Today, many of the world’s most pressing challenges hinge on renegotiating the contours of property; that is, the variable combinations of rights, limitations and obligations through which, in capitalist societies, humans hold ‘things’ ranging from a piece of land to factories or company shares. Extreme wealth concentrations have prompted calls for redistributive action, with concerns raised not just about skewed distributions of material assets but also about inequalities in the rights and obligations applicable to different actors. Meanwhile, measures to confront climate change and biodiversity loss often involve rebalancing property protection and environmental regulation, and moving from ‘natural resource’ appropriation to environmental stewardship. These problems are connected, because consumption by wealthier countries and groups drives a disproportionate share of environmental harm.
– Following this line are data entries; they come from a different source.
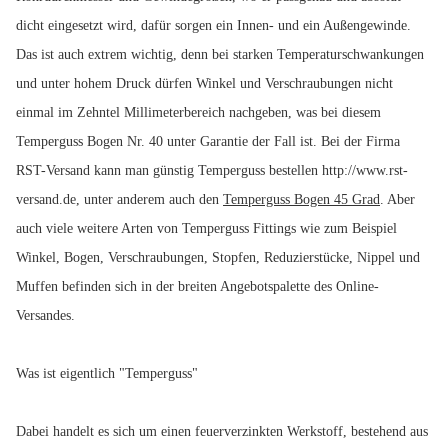
dicht eingesetzt wird, dafür sorgen ein Innen- und ein Außengewinde.
Das ist auch extrem wichtig, denn bei starken Temperaturschwankungen
und unter hohem Druck dürfen Winkel und Verschraubungen nicht
einmal im Zehntel Millimeterbereich nachgeben, was bei diesem
Temperguss Bogen Nr. 40 unter Garantie der Fall ist. Bei der Firma
RST-Versand kann man günstig Temperguss bestellen http://www.rst-
versand.de, unter anderem auch den
Temperguss Bogen 45 Grad
. Aber
auch viele weitere Arten von Temperguss Fittings wie zum Beispiel
Winkel, Bogen, Verschraubungen, Stopfen, Reduzierstücke, Nippel und
Muffen befinden sich in der breiten Angebotspalette des Online-
Versandes.
Was ist eigentlich "Temperguss"
Dabei handelt es sich um einen feuerverzinkten Werkstoff, bestehend aus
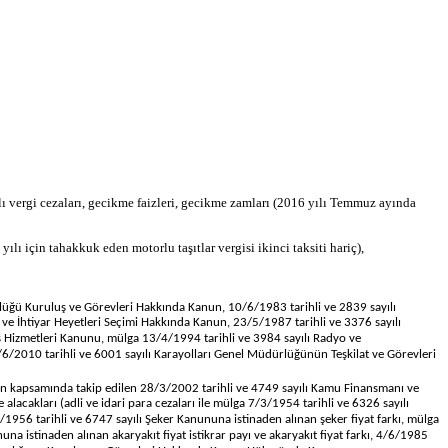
ı vergi cezaları, gecikme faizleri, gecikme zamları (2016 yılı Temmuz ayında
lı için tahakkuk eden motorlu taşıtlar vergisi ikinci taksiti hariç),
rlüğü Kuruluş ve Görevleri Hakkında Kanun, 10/6/1983 tarihli ve 2839 sayılı
ı ve İhtiyar Heyetleri Seçimi Hakkında Kanun, 23/5/1987 tarihli ve 3376 sayılı
 Hizmetleri Kanunu, mülga 13/4/1994 tarihli ve 3984 sayılı Radyo ve
/6/2010 tarihli ve 6001 sayılı Karayolları Genel Müdürlüğünün Teşkilat ve Görevleri
anun kapsamında takip edilen 28/3/2002 tarihli ve 4749 sayılı Kamu Finansmanı ve
acakları (adli ve idari para cezaları ile mülga 7/3/1954 tarihli ve 6326 sayılı
/1956 tarihli ve 6747 sayılı Şeker Kanununa istinaden alınan şeker fiyat farkı, mülga
a istinaden alınan akaryakıt fiyat istikrar payı ve akaryakıt fiyat farkı, 4/6/1985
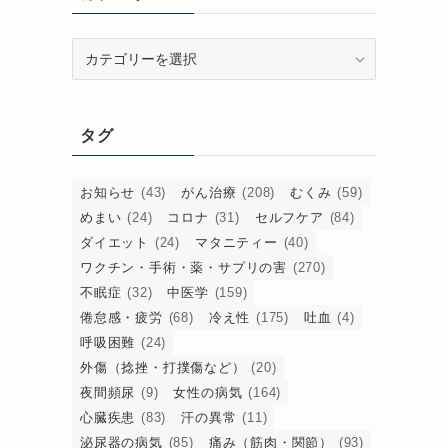
カ
テ
ゴ
リ
タグ
ー
お知らせ
(43)
がん治療
(208)
むくみ
(59)
めまい
(24)
コロナ
(31)
セルフケア
(84)
ダイエット
(24)
マタニティー
(40)
ワクチン・手術・薬・サプリの害
(270)
不眠症
(32)
中医学
(159)
倦怠感・疲労
(68)
冷え性
(175)
吐血
(4)
呼吸困難
(24)
外傷（捻挫・打撲傷など）
(20)
夜間頻尿
(9)
女性の病気
(164)
心臓疾患
(83)
汗の異常
(11)
泌尿器の病気
(85)
痛み（筋肉・関節）
(93)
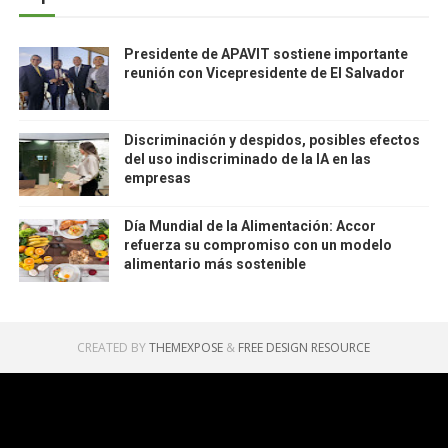
Presidente de APAVIT sostiene importante
reunión con Vicepresidente de El Salvador
Discriminación y despidos, posibles efectos
del uso indiscriminado de la IA en las
empresas
Día Mundial de la Alimentación: Accor
refuerza su compromiso con un modelo
alimentario más sostenible
CREATED BY
THEMEXPOSE
&
FREE DESIGN RESOURCE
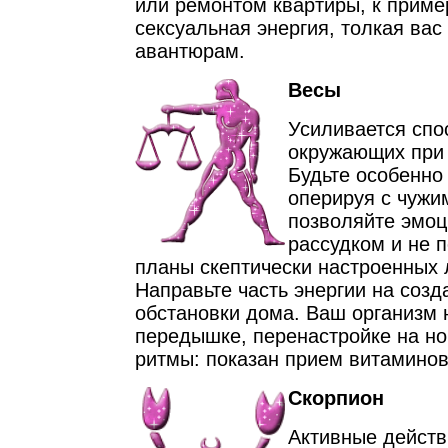
или ремонтом квартиры, к приме
сексуальная энергия, толкая вас
авантюрам.
Весы
Усиливается спо
окружающих при
Будьте особенно
оперируя с чужи
позволяйте эмоц
рассудком и не 
планы скептически настроенных 
Направьте часть энергии на соз
обстановки дома. Ваш организм 
передышке, перенастройке на н
ритмы: показан прием витаминов
Скорпион
Активные действ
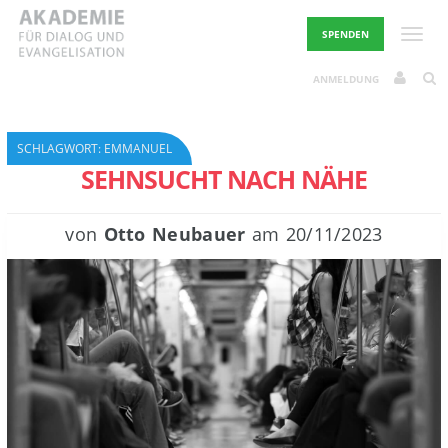
Skip
to
Toggle
SPENDEN
content
ANMELDUNG
SCHLAGWORT:
EMMANUEL
SEHNSUCHT NACH NÄHE
von
Otto Neubauer
am
20/11/2023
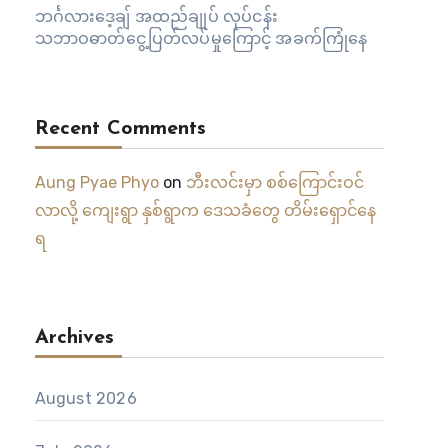
ဘင်္ဂလားဒေ့ချ် အထည်ချုပ် လုပ်ငန်း
သဘာဝဓာတ်ငွေ့ပြတ်လပ်မှုကြောင့် အခက်ကြုံနေ
Recent Comments
Aung Pyae Phyo
on
ဘီးလင်းမှာ စစ်ကြောင်းဝင်
လာလို့ ကျေးရွာ နှစ်ရွာက ဒေသခံတွေ တိမ်းရှောင်နေ
ရ
Archives
August 2026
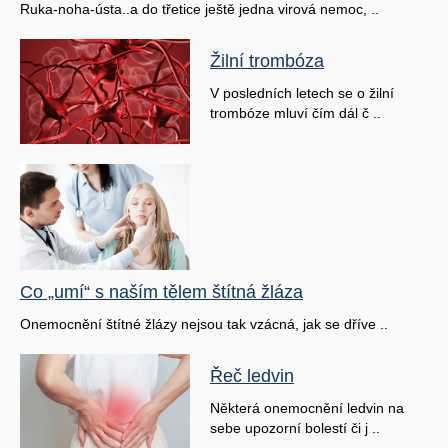
Ruka-noha-ústa..a do třetice ještě jedna virová nemoc, ..
Žilní trombóza
V posledních letech se o žilní
trombóze mluví čím dál č ..
Co „umí“ s naším tělem štítná žláza
Onemocnění štítné žlázy nejsou tak vzácná, jak se dříve ..
Řeč ledvin
Některá onemocnění ledvin na
sebe upozorní bolestí či j ..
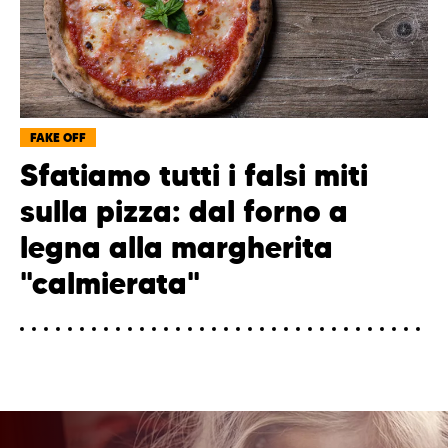
FAKE OFF
Sfatiamo tutti i falsi miti
sulla pizza: dal forno a
legna alla margherita
"calmierata"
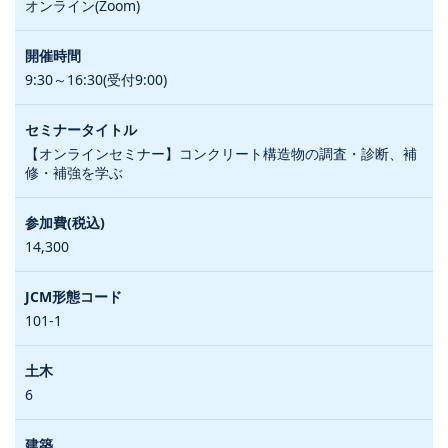
オンライン(Zoom)
9:30～16:30(受付9:00)
【オンラインセミナー】コンクリート構造物の調査・診断、補
修・補強を学ぶ
14,300
101-1
6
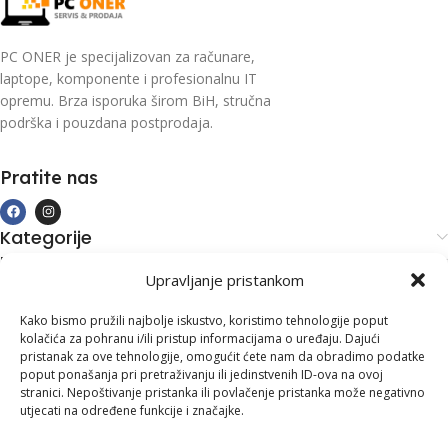
PC ONER je specijalizovan za računare,
laptope, komponente i profesionalnu IT
opremu. Brza isporuka širom BiH, stručna
podrška i pouzdana postprodaja.
Pratite nas
Kategorije
Kupovina i podrška
Upravljanje pristankom
Moj račun
Kontakt informacije
Kako bismo pružili najbolje iskustvo, koristimo tehnologije poput
kolačića za pohranu i/ili pristup informacijama o uređaju. Dajući
Branilaca Bosne, 75 300 Lukavac
pristanak za ove tehnologije, omogućit ćete nam da obradimo podatke
poput ponašanja pri pretraživanju ili jedinstvenih ID-ova na ovoj
+387 35 555 999
stranici. Nepoštivanje pristanka ili povlačenje pristanka može negativno
utjecati na određene funkcije i značajke.
info@pconer.ba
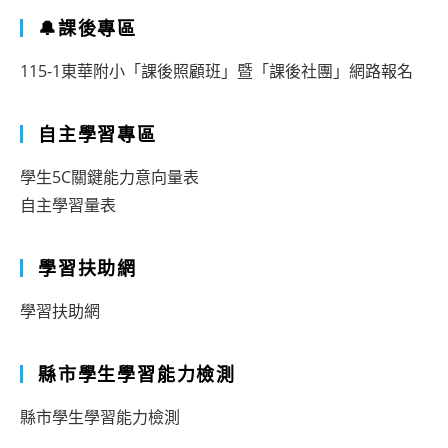
🔔課後專區
115-1東華附小「課後照顧班」暨「課後社團」網路報名
自主學習專區
學生5C關鍵能力意向量表
自主學習量表
學習扶助網
學習扶助網
縣市學生學習能力檢測
縣市學生學習能力檢測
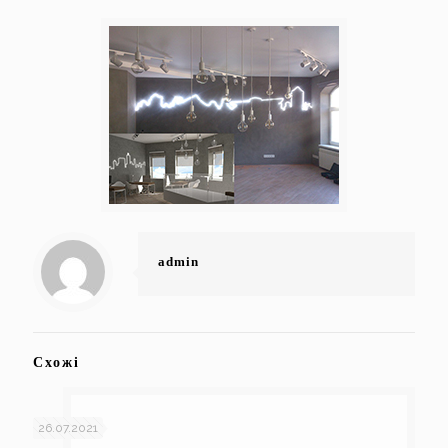
admin
Схожі
26.07.2021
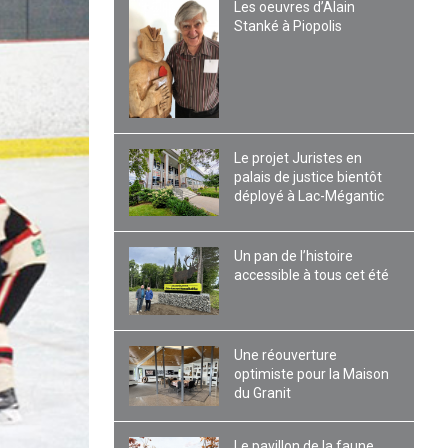
Les oeuvres d’Alain
Stanké à Piopolis
Le projet Juristes en
palais de justice bientôt
déployé à Lac-Mégantic
Un pan de l’histoire
accessible à tous cet été
Une réouverture
optimiste pour la Maison
du Granit
Le pavillon de la faune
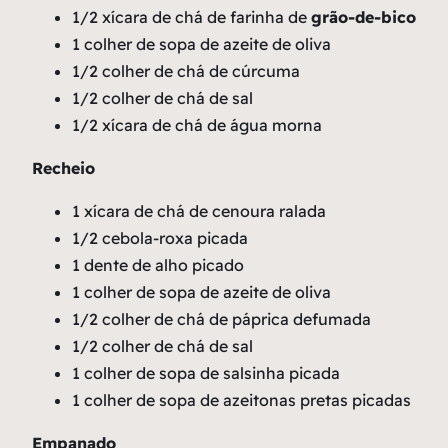
1/2 xícara de chá de farinha de
grão-de-bico
1 colher de sopa de azeite de oliva
1/2 colher de chá de cúrcuma
1/2 colher de chá de sal
1/2 xícara de chá de água morna
Recheio
1 xícara de chá de cenoura ralada
1/2 cebola-roxa picada
1 dente de alho picado
1 colher de sopa de azeite de oliva
1/2 colher de chá de páprica defumada
1/2 colher de chá de sal
1 colher de sopa de salsinha picada
1 colher de sopa de azeitonas pretas picadas
Empanado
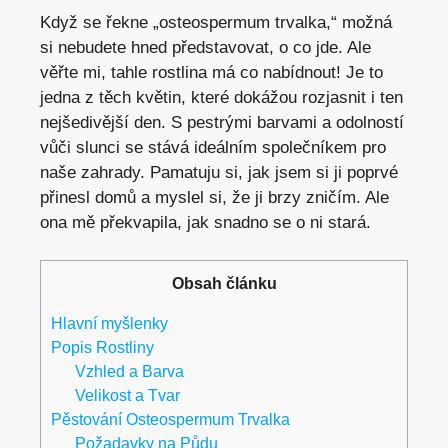
Když se řekne „osteospermum trvalka,“ možná
si nebudete hned představovat, o co jde. Ale
věřte mi, tahle rostlina má co nabídnout! Je to
jedna z těch květin, které dokážou rozjasnit i ten
nejšedivější den. S pestrými barvami a odolností
vůči slunci se stává ideálním společníkem pro
naše zahrady. Pamatuju si, jak jsem si ji poprvé
přinesl domů a myslel si, že ji brzy zničím. Ale
ona mě překvapila, jak snadno se o ni stará.
Obsah článku
Hlavní myšlenky
Popis Rostliny
Vzhled a Barva
Velikost a Tvar
Pěstování Osteospermum Trvalka
Požadavky na Půdu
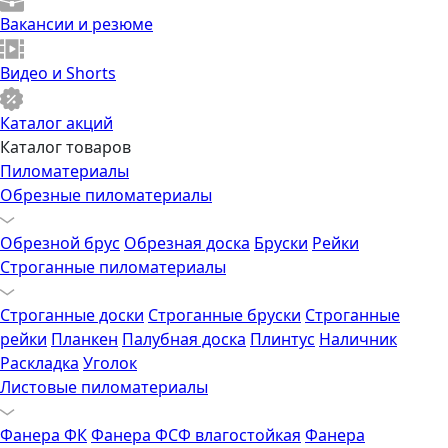
Вакансии и резюме
Видео и Shorts
Каталог акций
Каталог товаров
Пиломатериалы
Обрезные пиломатериалы
Обрезной брус
Обрезная доска
Бруски
Рейки
Строганные пиломатериалы
Строганные доски
Строганные бруски
Строганные
рейки
Планкен
Палубная доска
Плинтус
Наличник
Раскладка
Уголок
Листовые пиломатериалы
Фанера ФК
Фанера ФСФ влагостойкая
Фанера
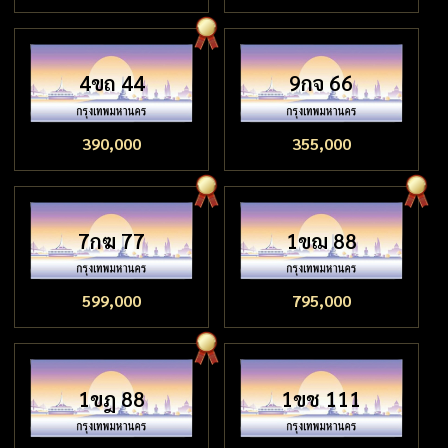
4ขถ 44
9กจ 66
390,000
355,000
7กฆ 77
1ขฌ 88
599,000
795,000
1ขฎ 88
1ขช 111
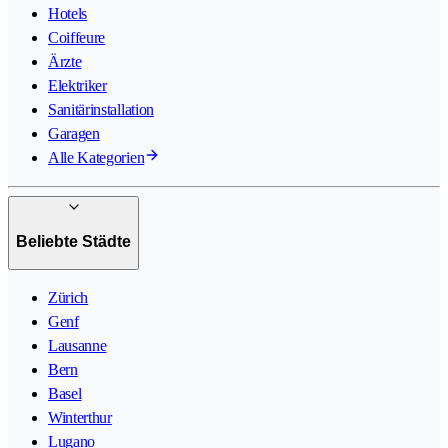
Hotels
Coiffeure
Ärzte
Elektriker
Sanitärinstallation
Garagen
Alle Kategorien
Beliebte Städte
Zürich
Genf
Lausanne
Bern
Basel
Winterthur
Lugano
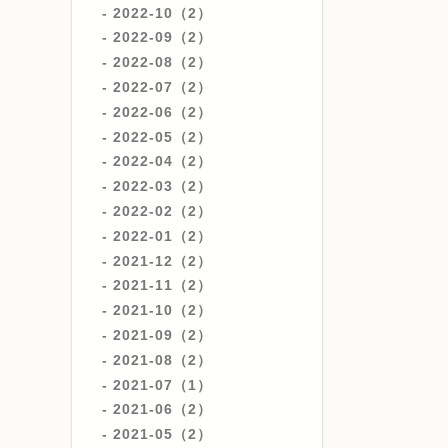
2022-10（2）
2022-09（2）
2022-08（2）
2022-07（2）
2022-06（2）
2022-05（2）
2022-04（2）
2022-03（2）
2022-02（2）
2022-01（2）
2021-12（2）
2021-11（2）
2021-10（2）
2021-09（2）
2021-08（2）
2021-07（1）
2021-06（2）
2021-05（2）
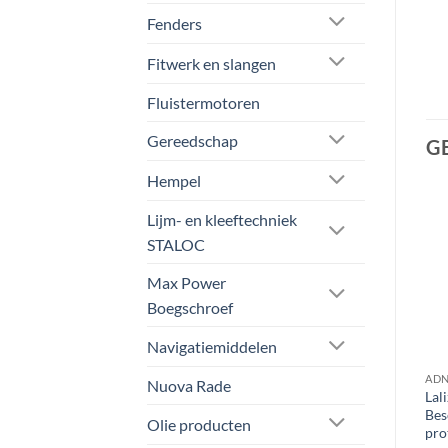
Fenders
Fitwerk en slangen
Fluistermotoren
Gereedschap
G
Hempel
Lijm- en kleeftechniek
Aanbieding!
Aanbieding!
STALOC
Max Power
Boegschroef
Navigatiemiddelen
RSOONLIJKE BESCHERMINGSMIDDELEN
ADN PERSOONLIJKE BESCHERMINGSMIDDELEN
ADN PERSOONLIJKE BESCHERMINGSMIDDELEN
Nuova Rade
Lalizas ATEX Veiligheids
Lal
Climax Ademfilter AX
Handlamp met LED type EX-
Bes
Oorspronkelijke
Huidige
€
18,20
€
15,15
ex btw
Olie producten
prijs
prijs
4DCL
pro
was:
is:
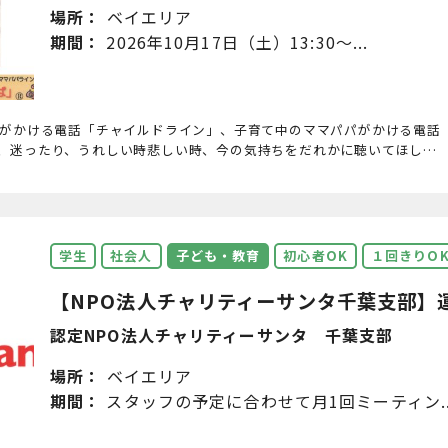
場所：
ベイエリア
期間：
2026年10月17日（土）13:30～...
がかける電話「チャイルドライン」、子育て中のママパパがかける電話
、迷ったり、うれしい時悲しい時、今の気持ちをだれかに聴いてほし…
学生
社会人
子ども・教育
初心者OK
１回きりO
【NPO法人チャリティーサンタ千葉支部】運
認定NPO法人チャリティーサンタ 千葉支部
場所：
ベイエリア
期間：
スタッフの予定に合わせて月1回ミーティン..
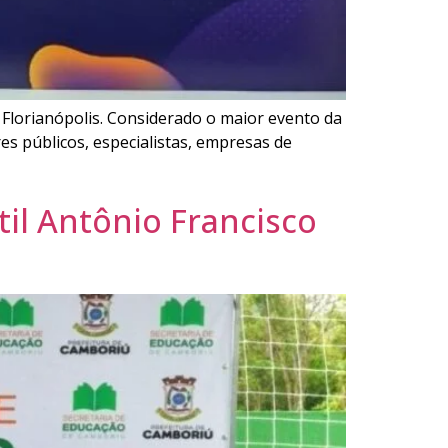
m Florianópolis. Considerado o maior evento da
es públicos, especialistas, empresas de
il Antônio Francisco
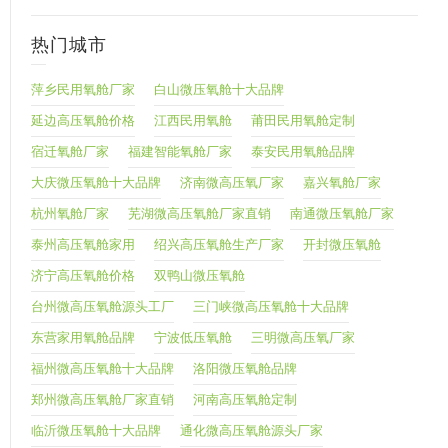
热门城市
萍乡民用氧舱厂家
白山微压氧舱十大品牌
延边高压氧舱价格
江西民用氧舱
莆田民用氧舱定制
宿迁氧舱厂家
福建智能氧舱厂家
泰安民用氧舱品牌
大庆微压氧舱十大品牌
济南微高压氧厂家
嘉兴氧舱厂家
杭州氧舱厂家
芜湖微高压氧舱厂家直销
南通微压氧舱厂家
泰州高压氧舱家用
绍兴高压氧舱生产厂家
开封微压氧舱
济宁高压氧舱价格
双鸭山微压氧舱
台州微高压氧舱源头工厂
三门峡微高压氧舱十大品牌
东营家用氧舱品牌
宁波低压氧舱
三明微高压氧厂家
福州微高压氧舱十大品牌
洛阳微压氧舱品牌
郑州微高压氧舱厂家直销
河南高压氧舱定制
临沂微压氧舱十大品牌
通化微高压氧舱源头厂家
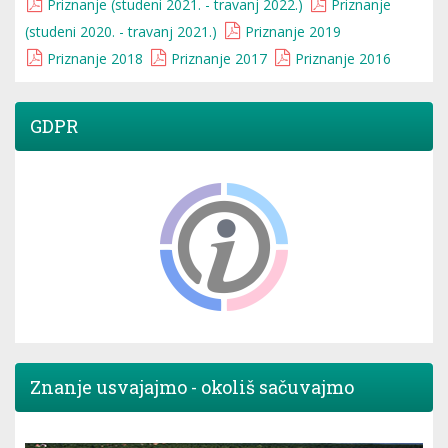
Priznanje (studeni 2021. - travanj 2022.)
Priznanje
(studeni 2020. - travanj 2021.)
Priznanje 2019
Priznanje 2018
Priznanje 2017
Priznanje 2016
GDPR
Znanje usvajajmo - okoliš sačuvajmo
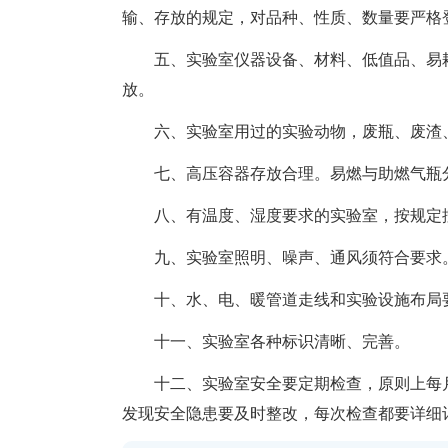
输、存放的规定，对品种、性质、数量要严格
五、实验室仪器设备、材料、低值品、易耗
放。
六、实验室用过的实验动物，废瓶、废渣、
七、高压容器存放合理。易燃与助燃气瓶分
八、有温度、湿度要求的实验室，按规定
九、实验室照明、噪声、通风须符合要求
十、水、电、暖管道走线和实验设施布局要
十一、实验室各种标识清晰、完善。
十二、实验室安全要定期检查，原则上每月
发现安全隐患要及时整改，每次检查都要详细记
One question is whether the necessary socioecological transformations require a paradigm shift of comparable depth to the transition from the ancien régime – reconfiguring property’s rights, limitations and obligations and even interrogating its continued relevance as the concept to frame relations between humans and nature.

Property rules are not static but constantly redefined within wider social, economic, cultural, ecological and political change. They cut across diverse legal regimes. Consider, for example, the case of coal phase-outs: determining whether power plant owners should be entitled to any compensation, and on what terms, can engage anything from constitutional property clauses to international treaties on investment, human rights or the environment. Layers of law making set the scene for tensions between national and international instruments with diverse policy objectives and philosophical underpinnings. As large compensation bills can raise the costs of public action, the shifting contours of property affect not only whose rights are protected but also scope for systemic responses to social and ecological problems.

Developments surrounding the ‘social function’ of property – a legal concept codified in several national constitutions – illustrate how contestation over property can shape the relationship between private and public interests. Social function can provide the starting point for far-reaching conversations about the limits of property in the face of pressing public interest goals, but its application has come under greater scrutiny with the rise of international instruments centred on protecting corporate property. Lessons from implementing concepts such as social function can provide insights on reconfiguring property to support socioecological transitions.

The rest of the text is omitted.